Deixou a cápsula verde ao lado do copo e saiu com a jarra em mãos para enchê-la na fonte do final do corredor. No caminho, um grupinho de estudantes veteranos iniciou o assédio usual.

– Ei, calouro! – chamou um deles, Fredrick Hurtog – O que foi isso na cabeça? Bateu-a num poste?

– Ele deve ter caído da cama... – disse um louro alto.

– De novo! – completou um baixinho ruivo que caiu na gargalhada.

Ilya ignorou os três passando ao largo sem dirigir-lhes o olhar ou mesmo uma palavra.

Chegou ao final do corredor, abriu a torneira da fonte e encheu o jarro escutando algumas zoações misturadas ao falatório de dezenas de outros estudantes que subiam e desciam pelas escadarias próximas da fonte.

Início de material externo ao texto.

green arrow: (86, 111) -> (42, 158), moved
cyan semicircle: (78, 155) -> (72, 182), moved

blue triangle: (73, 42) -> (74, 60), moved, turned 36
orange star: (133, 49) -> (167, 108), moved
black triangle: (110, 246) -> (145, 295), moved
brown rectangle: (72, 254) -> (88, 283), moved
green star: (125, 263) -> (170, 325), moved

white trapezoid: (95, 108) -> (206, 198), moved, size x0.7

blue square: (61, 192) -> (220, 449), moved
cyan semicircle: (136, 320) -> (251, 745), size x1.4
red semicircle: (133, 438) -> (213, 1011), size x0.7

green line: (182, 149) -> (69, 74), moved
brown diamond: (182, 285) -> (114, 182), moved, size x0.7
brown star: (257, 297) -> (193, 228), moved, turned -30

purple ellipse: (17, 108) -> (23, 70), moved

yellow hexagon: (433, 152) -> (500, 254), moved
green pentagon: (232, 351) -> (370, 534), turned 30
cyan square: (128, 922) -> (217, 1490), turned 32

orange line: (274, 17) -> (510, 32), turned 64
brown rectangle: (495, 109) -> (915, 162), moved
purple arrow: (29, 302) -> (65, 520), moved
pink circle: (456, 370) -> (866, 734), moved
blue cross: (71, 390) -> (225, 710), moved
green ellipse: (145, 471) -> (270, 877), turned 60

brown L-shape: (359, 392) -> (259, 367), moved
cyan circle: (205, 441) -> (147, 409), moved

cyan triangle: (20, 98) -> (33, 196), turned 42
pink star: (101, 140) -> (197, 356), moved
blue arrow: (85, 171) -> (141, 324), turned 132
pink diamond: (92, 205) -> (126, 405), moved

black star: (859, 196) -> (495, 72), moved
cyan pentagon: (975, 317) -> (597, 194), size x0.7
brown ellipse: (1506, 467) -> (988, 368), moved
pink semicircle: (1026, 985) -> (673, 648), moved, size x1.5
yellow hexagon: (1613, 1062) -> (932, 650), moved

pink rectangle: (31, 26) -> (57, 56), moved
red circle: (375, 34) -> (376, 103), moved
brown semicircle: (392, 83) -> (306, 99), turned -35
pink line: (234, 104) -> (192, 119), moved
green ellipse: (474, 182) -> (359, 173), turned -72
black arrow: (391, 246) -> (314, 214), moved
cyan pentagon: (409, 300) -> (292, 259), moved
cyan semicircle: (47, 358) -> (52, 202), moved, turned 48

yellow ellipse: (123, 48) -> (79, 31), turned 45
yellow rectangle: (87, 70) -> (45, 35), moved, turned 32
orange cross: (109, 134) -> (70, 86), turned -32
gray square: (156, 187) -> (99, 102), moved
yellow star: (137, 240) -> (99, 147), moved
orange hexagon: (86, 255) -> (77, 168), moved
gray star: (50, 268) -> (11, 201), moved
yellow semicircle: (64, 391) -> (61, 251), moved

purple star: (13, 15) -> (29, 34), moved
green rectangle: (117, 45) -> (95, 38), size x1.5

No retorno, encarou Fredrick por um instante que estava com um semblante zangado. Suas sobrancelhas grossas que se uniam no centro da testa pareciam ameaçadoras. Era um atleta grandalhão, membro da equipe de remo da universidade.

Como resposta, Ilya desviou o olhar e caminhou cabisbaixo desviando-se para o canto oposto do corredor. Porém, Fredrick também se movimentou naquela direção.

– Ei, calouro, não é educado ignorar as pessoas.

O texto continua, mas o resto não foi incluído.